All of the data should be restated word for word, with the pictures omitted.
::: DATASET RECORDS :::
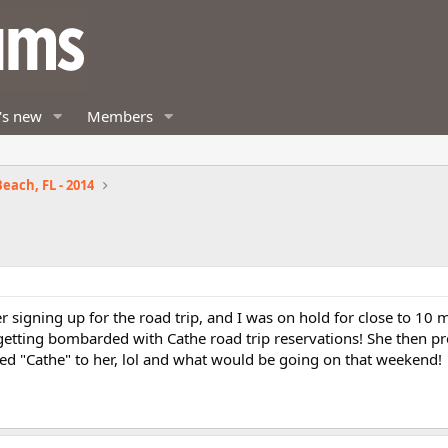
's new
Members
each, FL - 2014
er signing up for the road trip, and I was on hold for close to 10 
e getting bombarded with Cathe road trip reservations! She then p
ned "Cathe" to her, lol and what would be going on that weekend!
:::
# [TASK SOLUTION]
's new
Members
each, FL - 2014
er signing up for the road trip, and I was on hold for close to 10 
e getting bombarded with Cathe road trip reservations! She then p
ned "Cathe" to her, lol and what would be going on that weekend!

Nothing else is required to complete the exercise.